Set down, exactly as written, every line from the top of the records below to the line containing "The width and", both ends included, and no others.

※

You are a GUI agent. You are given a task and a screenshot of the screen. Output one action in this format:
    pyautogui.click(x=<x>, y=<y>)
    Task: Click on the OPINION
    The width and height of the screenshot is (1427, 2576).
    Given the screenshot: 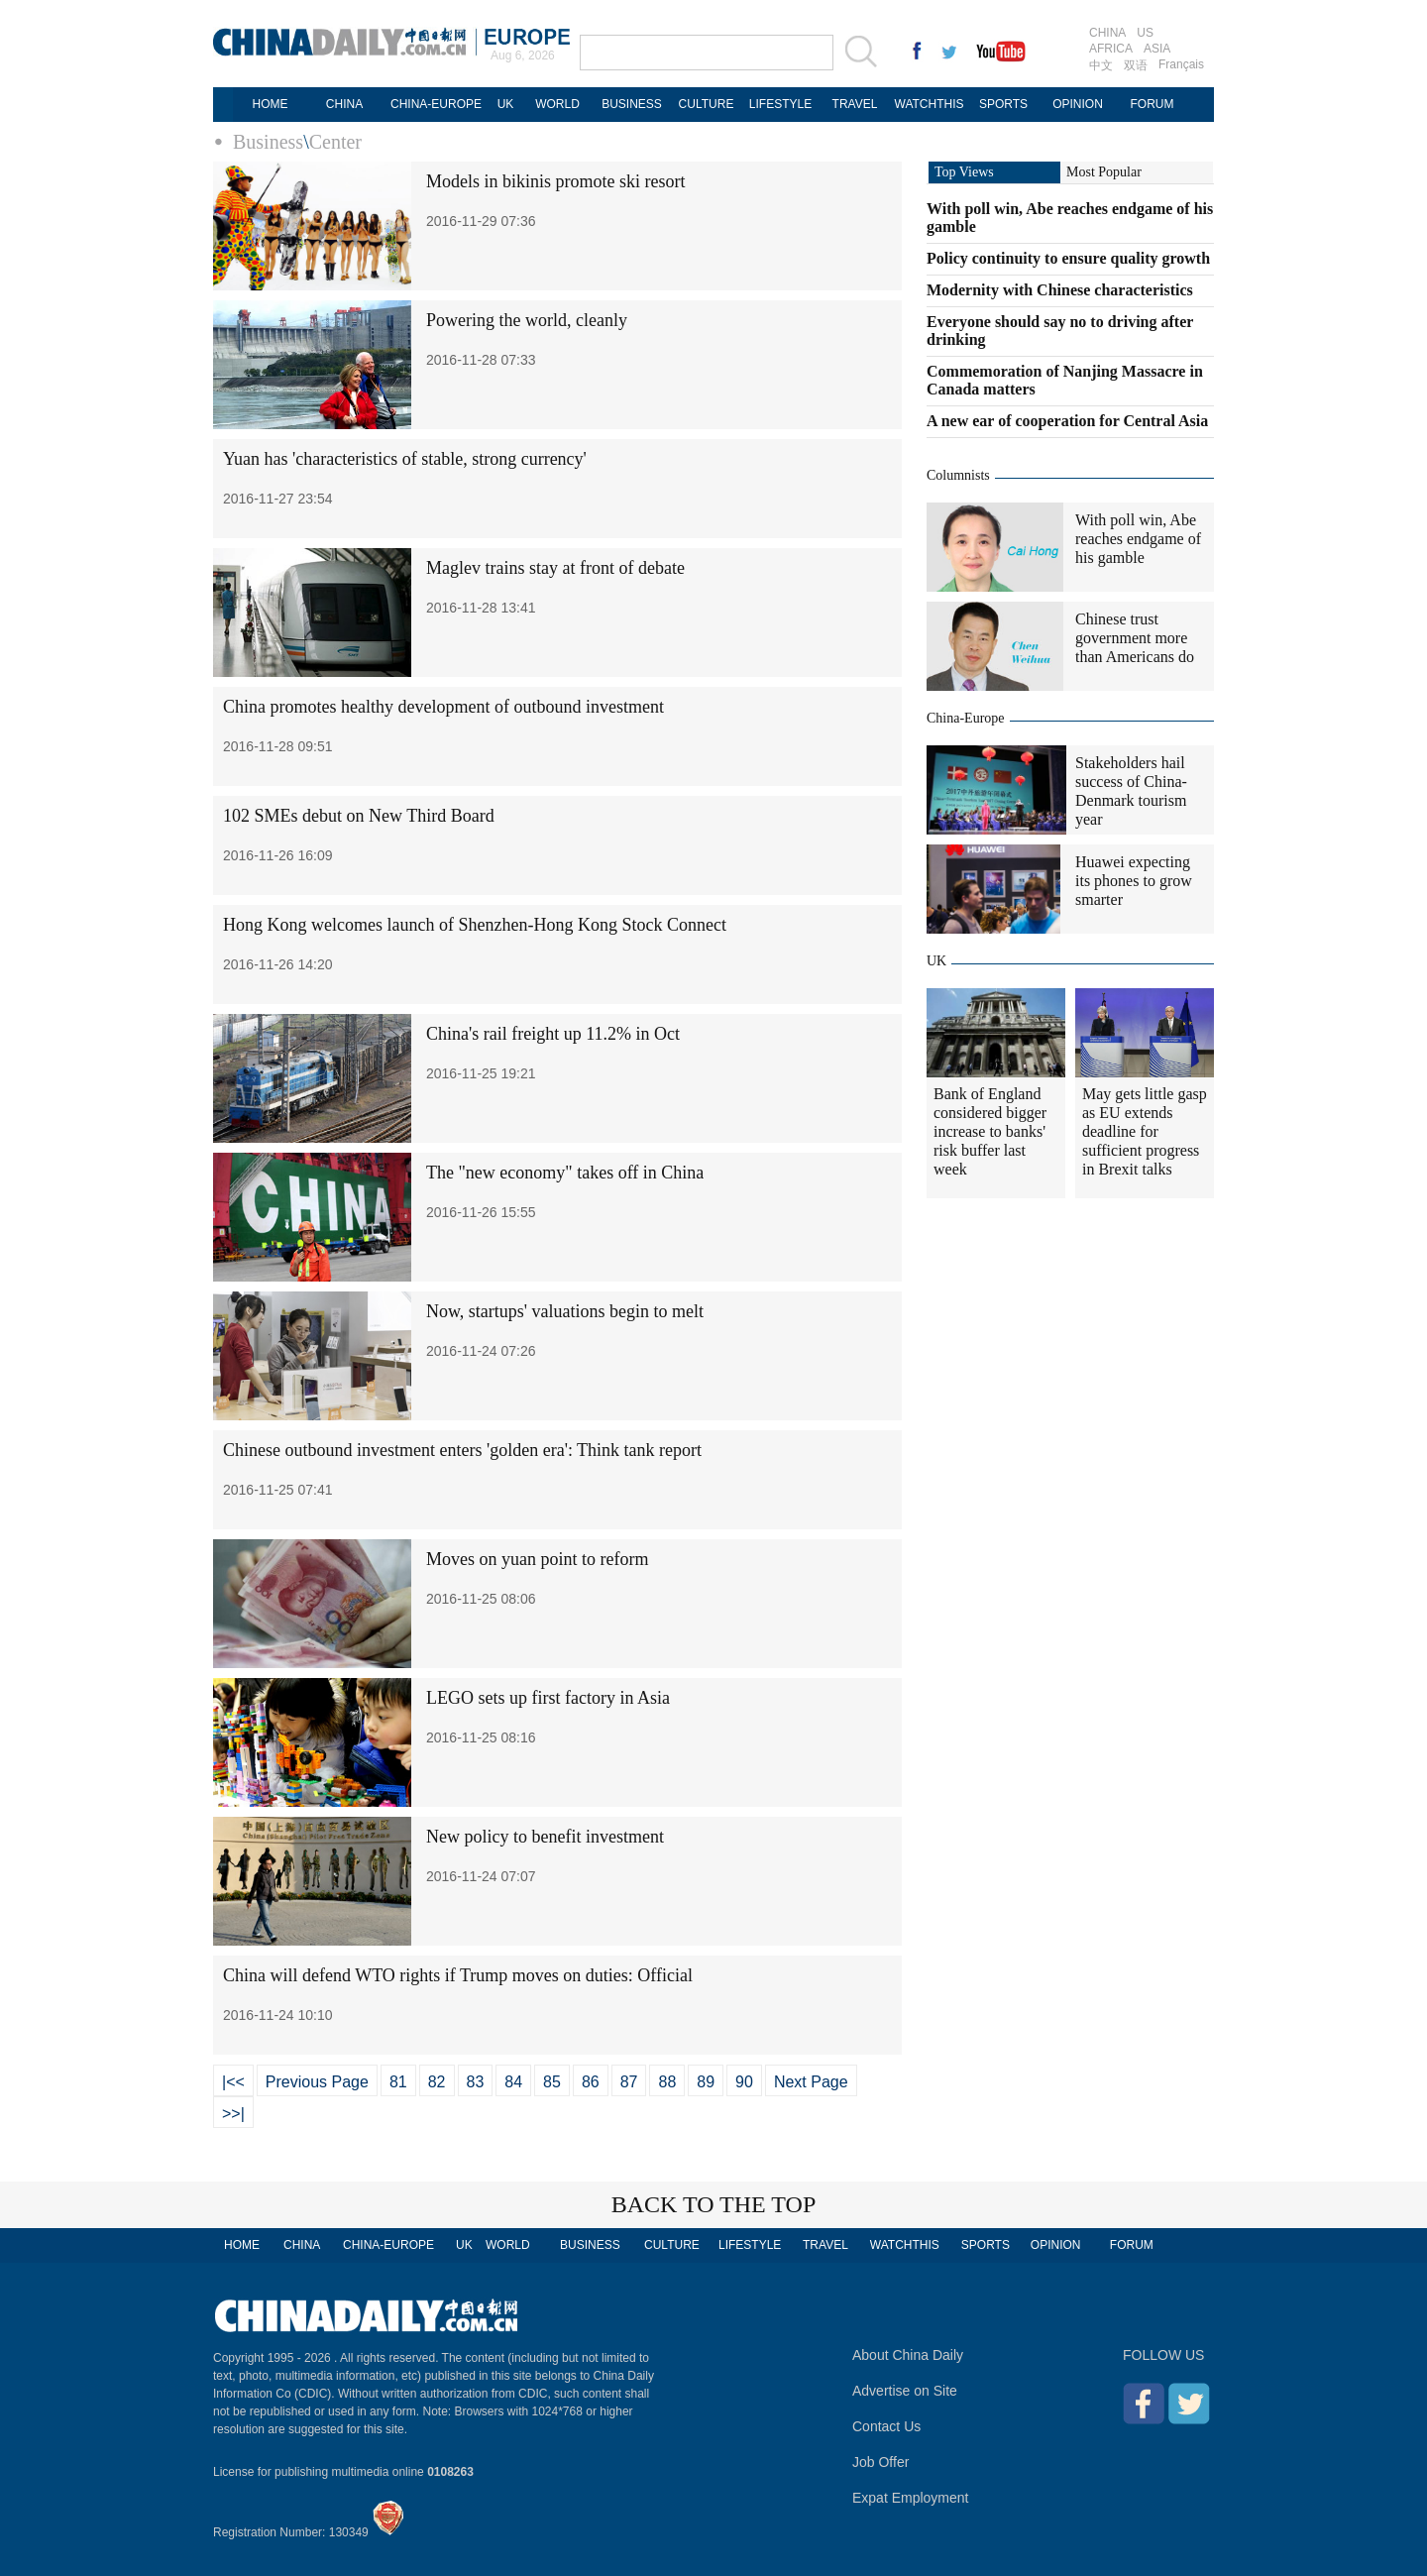 What is the action you would take?
    pyautogui.click(x=1077, y=104)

※

● **RESULT OF THE TASK**
You are a GUI agent. You are given a task and a screenshot of the screen. Output one action in this format:
    pyautogui.click(x=<x>, y=<y>)
    Task: Click on the OPINION
    The width and height of the screenshot is (1427, 2576).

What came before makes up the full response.